If I check the main loop only once (lets say at the start of the while loop), as the camera takes 30ms, I lose data from the IMU.

I want to update my variables as the data is reached from IMU (without delay). It is ok if one/two packets from the IMU data( UDP packet) are missed while being blocked, but I do not want the vision code to ever stop its work.

I think try_lock would should work but never tried it before. Do you think it will be fast ?

Please note a timing delay of 2-3 ms matters a lot here.

Chandra

Can you explain me on how to do that i.e. How to ask the main function to periodically check if new UDP data has been received while running the main loop continuously ?

I can't give you specifics without seeing some reference docs on whatever API you're using. Though conceptually it's as simple as this:

while(whatever)
{
    if( isIMUDataAvailable() )
    {
        processIMUData();
    }
    if( isCameraDataAvailable() )
    {
        processCameraData();
    }
}

The only thing is that the isXDataAvailable functions must be non-blocking. That's really the crux of it.

If I check the main loop only once (lets say at the start of the while loop), as the camera takes 30ms, I lose data from the IMU.

You're calling a function to check to see if the camera has data, right? Is that function blocking?
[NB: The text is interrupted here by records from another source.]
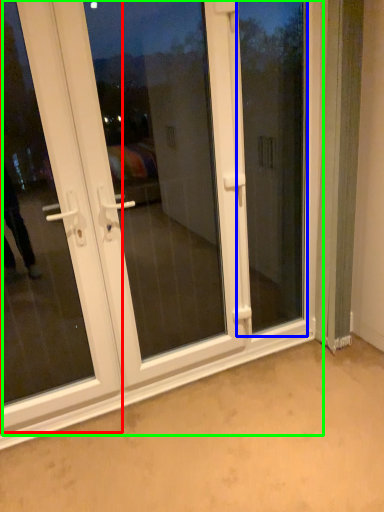 Question: Which object is the farthest from door (highlighted by a red box)? Choose among these: window screen (highlighted by a blue box) or door (highlighted by a green box).

Choices:
 (A) window screen
 (B) door

Answer: (A) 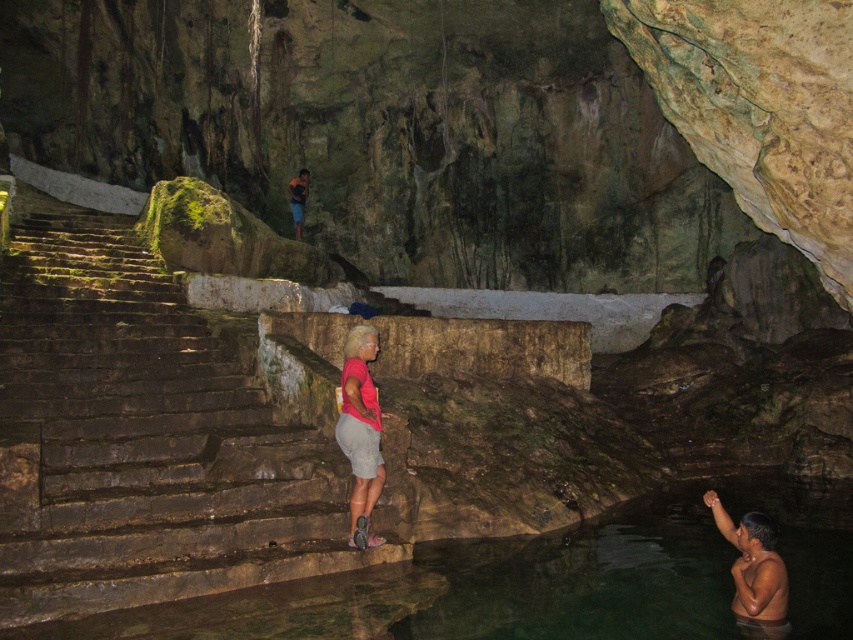 Question: Which of the following is the closest to the observer?

Choices:
 (A) (173, 349)
 (B) (711, 509)
 (C) (517, 636)

Answer: (C)

Question: From the image, what is the correct spatial relationship of pink fabric shorts at center in relation to smooth skin man at lower right?

Choices:
 (A) right
 (B) left

Answer: (B)

Question: Which of these objects is positioned farthest from the blue denim shorts at center?

Choices:
 (A) smooth skin man at lower right
 (B) pink fabric shorts at center
 (C) clear water at edge bottom
 (D) rustic stone stairs at center

Answer: (A)

Question: Estimate the real-world distances between objects in this image. Which object is closer to the smooth skin man at lower right?

Choices:
 (A) clear water at edge bottom
 (B) rustic stone stairs at center
 (C) pink fabric shorts at center
 (D) blue denim shorts at center

Answer: (A)

Question: Can you confirm if rustic stone stairs at center is bigger than clear water at edge bottom?

Choices:
 (A) yes
 (B) no

Answer: (B)

Question: Does clear water at edge bottom have a lesser width compared to smooth skin man at lower right?

Choices:
 (A) yes
 (B) no

Answer: (B)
A "blocking" function will wait until data is available, which prevents your program from doing other things.

A "non-blocking" function will return immediately even if no data was available, which will allow you to do something else.
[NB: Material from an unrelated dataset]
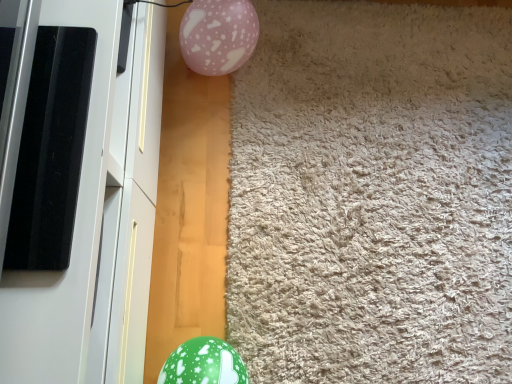 Identify the location of vacant space behind green glossy balloon at lower left. (248, 286).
If you want to do this in a single thread, you will need a non-blocking interface.

I think try_lock would should work but never tried it before. Do you think it will be fast ?

try_lock is a non-blocking mutex lock. If it can't immediately lock the mutex, it won't wait... it'll just return immediately (but the mutex won't be locked). So yes it might be faster... but it'll only be faster when it fails.

Though it might still have to interrupt the pipeline and do memory sync stuff... so it might not even be faster. I dunno... try it and see.

EDIT:

I just want to clarify --- I'm not saying that multithreading is a bad choice here. It might be the right way to go. But if you don't want it to be slow you'll have to cut back on how frequently you synchronize threads.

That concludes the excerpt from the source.